HMK.’nın 353/1-b-2. maddesinde, yargılamada eksiklik bulunmamakla beraber, kanunun olaya uygulanmasında hata edilip de yeniden yargılama yapılmasına ihtiyaç duyulmadığı takdirde veya kararın gerekçesinde hata edilmişse “düzelterek yeniden esas hakkında” duruşma yapılmadan karar verilmesi gerektiği düzenlendiğinden Dairemizce davacı vekilinin istinaf başvurusunun kabulü ile HMK.’nın 353/1-b-2. maddesi uyarınca aşağıdaki şekilde hüküm tesis edilmiştir.
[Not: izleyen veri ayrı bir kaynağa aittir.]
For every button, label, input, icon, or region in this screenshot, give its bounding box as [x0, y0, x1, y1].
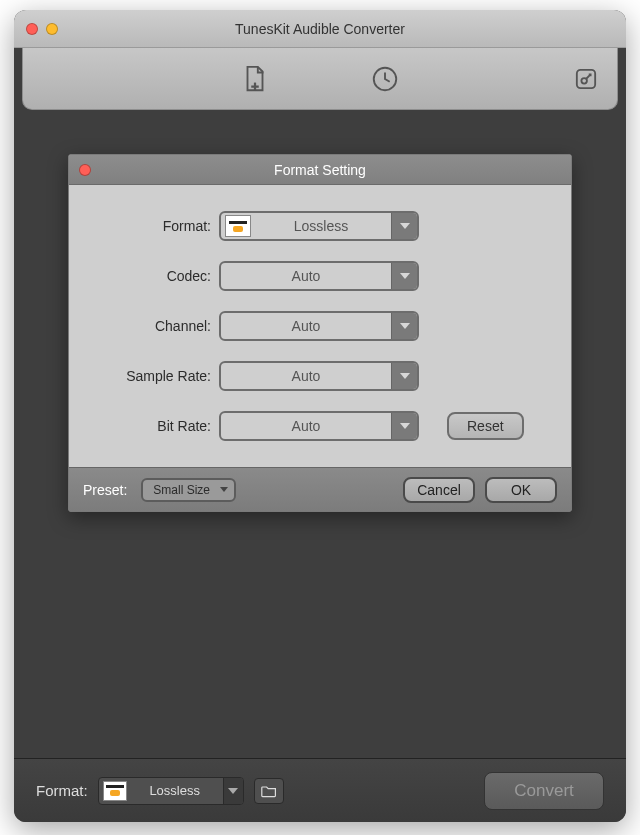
preset-dropdown[interactable]: Small Size	[141, 478, 236, 502]
cancel-button[interactable]: Cancel	[403, 477, 475, 503]
codec-label: Codec:	[99, 268, 219, 284]
sample-rate-value: Auto	[221, 368, 391, 384]
bit-rate-label: Bit Rate:	[99, 418, 219, 434]
dialog-header: Format Setting	[69, 155, 571, 185]
app-window: TunesKit Audible Converter Format Settin…	[14, 10, 626, 822]
titlebar: TunesKit Audible Converter	[14, 10, 626, 48]
main-toolbar	[22, 48, 618, 110]
format-dropdown[interactable]: Lossless	[219, 211, 419, 241]
chevron-down-icon	[391, 363, 417, 389]
codec-dropdown[interactable]: Auto	[219, 261, 419, 291]
format-value: Lossless	[251, 218, 391, 234]
dialog-body: Format: Lossless Codec: Auto Channel: Au…	[69, 185, 571, 467]
output-folder-button[interactable]	[254, 778, 284, 804]
app-title: TunesKit Audible Converter	[14, 21, 626, 37]
minimize-window-button[interactable]	[46, 23, 58, 35]
channel-dropdown[interactable]: Auto	[219, 311, 419, 341]
close-dialog-button[interactable]	[79, 164, 91, 176]
bottom-format-label: Format:	[36, 782, 88, 799]
dialog-footer: Preset: Small Size Cancel OK	[69, 467, 571, 511]
chevron-down-icon	[391, 313, 417, 339]
convert-button[interactable]: Convert	[484, 772, 604, 810]
lossless-icon	[103, 781, 127, 801]
codec-value: Auto	[221, 268, 391, 284]
preset-label: Preset:	[83, 482, 127, 498]
channel-label: Channel:	[99, 318, 219, 334]
dialog-title: Format Setting	[69, 162, 571, 178]
bottom-format-dropdown[interactable]: Lossless	[98, 777, 244, 805]
close-window-button[interactable]	[26, 23, 38, 35]
bottom-format-value: Lossless	[127, 783, 223, 798]
preset-value: Small Size	[153, 483, 210, 497]
sample-rate-label: Sample Rate:	[99, 368, 219, 384]
lossless-icon	[225, 215, 251, 237]
channel-value: Auto	[221, 318, 391, 334]
chevron-down-icon	[391, 413, 417, 439]
chevron-down-icon	[223, 778, 243, 804]
add-file-icon[interactable]	[240, 64, 270, 94]
bottom-bar: Format: Lossless Convert	[14, 758, 626, 822]
reset-button[interactable]: Reset	[447, 412, 524, 440]
chevron-down-icon	[391, 263, 417, 289]
bit-rate-dropdown[interactable]: Auto	[219, 411, 419, 441]
ok-button[interactable]: OK	[485, 477, 557, 503]
sample-rate-dropdown[interactable]: Auto	[219, 361, 419, 391]
bit-rate-value: Auto	[221, 418, 391, 434]
register-key-icon[interactable]	[571, 64, 601, 94]
format-setting-dialog: Format Setting Format: Lossless Codec: A…	[68, 154, 572, 512]
history-icon[interactable]	[370, 64, 400, 94]
chevron-down-icon	[391, 213, 417, 239]
window-controls	[26, 23, 58, 35]
format-label: Format:	[99, 218, 219, 234]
HÜKÜM : Gerekçesi yukarıda belirtildiği üzere;
1-Davacı vekilinin istinaf başvurusunun HMK’nın 353/1-b-2 maddesi gereğince kabulü ile Ankara 2. Fikri ve Sınaî Haklar Hukuk Mahkemesince verilen 13/02/2020 gün ve 2018/353 E. – 2020/41 K. sayılı kararın KALDIRILMASINA,
2-Davanın KABULÜ ile YİDK’in 18.07.2018 tarih, 2018-M-5609 sayılı kararının İPTALİNE,
3-Dava konusu 2017/32434 sayılı markanın HÜKÜMSÜZLÜĞÜ ile SİCİLDEN TERKİNİNE,
4-Harçlar Kanunu’na göre alınması gereken 80,70.TL maktu karar ve ilam harcından peşin olarak alınan 35,90.TL harcın mahsubu ile bakiye 44,80.TL’nin davalılardan tahsili ile Hazineye irat kaydına,
5-Davacı kendisini vekille temsil ettirmiş olduğundan, karar tarihi itibariyle yürürlükte bulunan AAÜT hükümlerine göre belirlenen 7.375,00.TL maktu vekalet ücretinin davalılardan alınarak davacıya verilmesine,
6-Davacı tarafından ilk derece mahkemesinde yapılan 750,00.TL bilirkişi ücreti, 216,90.TL tebligat ve posta masrafı ile istinaf aşamasında yapılan 84,50.TL tebligat ve posta masrafı, 148,60.TL istinaf kanun yoluna başvuru harcından oluşan toplam 1.200,00.TL yargılama giderine 35,90.TL peşin harç, 35,90.TL başvurma harcı tutarı eklenerek oluşan toplam 1.271,80 TL.’nin davalılardan alınarak davacıya verilmesine,
7-Davalı … … Şirketi tarafından yapılan yargılama giderinin üzerinde bırakılmasına,
8-Davalı … tarafından ilk derece ve istinaf aşamasında yargılama gideri yapılmadığından bu hususta karar verilmesine yer olmadığına,
9-Yatırılan ve kullanılmayan gider avansının, hükmün kesinleşmesini müteakip re’sen taraflara iadesine (HMK m.333),
10-Davacı tarafından istinaf başvurusunda yatırılan 54,40.TL istinaf karar ve ilam harcının, karar kesinleştiğinde ve talep halinde davacıya iadesine,
12-İstinaf aşamasında duruşma açılmadığından taraflar lehine vekalet ücreti takdirine yer olmadığına,
Dosya üzerinde yapılan inceleme sonucunda oybirliği ile 14/04/2022 tarihinde HMK 361. maddesi uyarınca kararın tebliğinden itibaren iki hafta içerisinde temyiz yolu açık olmak üzere karar verildi.
GEREKÇELİ KARARIN YAZILDIĞI TARİH : 12/05/2022
…..
Bu belge 5070 sayılı Yasa hükümlerine göre elektronik olarak imzalanmıştır.